Despite the importance of in situ stresses and the development of a variety of methods to determine in situ stress states in rock mass, rock stresses have not been fully understood. A wide scattering in stress orientations and magnitudes shows this and indicates that stresses are influenced by several factors. The presence of geological fractures is one of the most important factors  and is also one reason for high horizontal stresses . Results of in situ measurements indicate that stresses reorient and their magnitudes vary in the vicinity of fractures. One example has been reported at the Underground Research Laboratory (URL) located in the Canadian Shield, where a shaft intersected two major thrust faults with splays. Characterisation of in situ stresses there indicates that there are two distinct stress domains separated by a major fracture zone  and . The stress orientation may rotate as much as 90° with depth and the magnitude can also change when the fracture zone and its splay are intersected.

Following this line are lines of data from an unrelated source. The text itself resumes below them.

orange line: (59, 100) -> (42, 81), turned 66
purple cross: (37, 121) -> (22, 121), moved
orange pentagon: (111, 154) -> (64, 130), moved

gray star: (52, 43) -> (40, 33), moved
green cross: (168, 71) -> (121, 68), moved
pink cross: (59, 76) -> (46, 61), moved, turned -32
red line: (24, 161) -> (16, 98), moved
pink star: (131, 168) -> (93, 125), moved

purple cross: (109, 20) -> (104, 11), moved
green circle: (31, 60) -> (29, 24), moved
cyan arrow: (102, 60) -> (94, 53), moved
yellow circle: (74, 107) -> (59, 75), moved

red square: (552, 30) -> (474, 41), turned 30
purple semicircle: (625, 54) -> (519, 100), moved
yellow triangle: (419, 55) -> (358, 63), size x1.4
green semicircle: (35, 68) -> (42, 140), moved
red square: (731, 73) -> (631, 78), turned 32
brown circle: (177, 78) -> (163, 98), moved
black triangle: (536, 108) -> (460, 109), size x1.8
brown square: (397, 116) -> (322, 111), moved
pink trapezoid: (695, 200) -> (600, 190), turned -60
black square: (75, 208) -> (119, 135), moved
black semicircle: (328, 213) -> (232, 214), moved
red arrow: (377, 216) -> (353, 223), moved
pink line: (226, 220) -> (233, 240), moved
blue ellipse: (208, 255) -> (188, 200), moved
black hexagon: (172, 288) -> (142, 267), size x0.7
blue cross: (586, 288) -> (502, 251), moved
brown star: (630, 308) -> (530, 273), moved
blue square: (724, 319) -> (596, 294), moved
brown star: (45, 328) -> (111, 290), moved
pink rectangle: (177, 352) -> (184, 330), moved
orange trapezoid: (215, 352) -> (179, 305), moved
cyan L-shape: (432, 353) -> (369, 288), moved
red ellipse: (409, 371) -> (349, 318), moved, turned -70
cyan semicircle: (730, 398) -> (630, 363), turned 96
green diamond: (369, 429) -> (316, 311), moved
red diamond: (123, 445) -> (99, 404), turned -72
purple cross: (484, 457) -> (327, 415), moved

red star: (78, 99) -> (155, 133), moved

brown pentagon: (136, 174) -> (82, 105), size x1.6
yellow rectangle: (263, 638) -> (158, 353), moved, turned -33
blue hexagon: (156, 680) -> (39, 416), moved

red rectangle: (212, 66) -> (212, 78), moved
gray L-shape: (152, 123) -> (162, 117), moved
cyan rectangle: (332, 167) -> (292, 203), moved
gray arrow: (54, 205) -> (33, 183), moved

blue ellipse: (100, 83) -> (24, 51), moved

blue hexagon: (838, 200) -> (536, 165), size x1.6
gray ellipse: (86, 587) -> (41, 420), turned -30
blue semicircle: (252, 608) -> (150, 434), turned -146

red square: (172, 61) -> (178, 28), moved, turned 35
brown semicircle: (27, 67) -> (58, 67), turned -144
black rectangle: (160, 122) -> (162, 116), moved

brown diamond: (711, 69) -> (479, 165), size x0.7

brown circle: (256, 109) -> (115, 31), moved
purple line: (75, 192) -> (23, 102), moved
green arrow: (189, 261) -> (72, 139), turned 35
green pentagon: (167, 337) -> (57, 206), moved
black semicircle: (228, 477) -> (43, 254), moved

The author has studied the effect of a single fault on in situ stresses by using the distinct element method. It was concluded from that study that in situ stresses are reoriented and their magnitudes vary near faults. The main factors influencing the perturbation of in situ stresses in the vicinity of a single fault were identified . However, rock masses have usually been subjected to several epochs of loading throughout geological time, producing fractures and faults of different orientations in space, resulting in a three-dimensional network of interconnected blocks . This paper intends to study the effect of fracture sets and intersecting fractures on in situ stresses by numerical modelling using the two-dimensional distinct element method and the code UDEC . This method is applied to study the changes of stresses with depth at Äspö Hard Rock Laboratory, Sweden.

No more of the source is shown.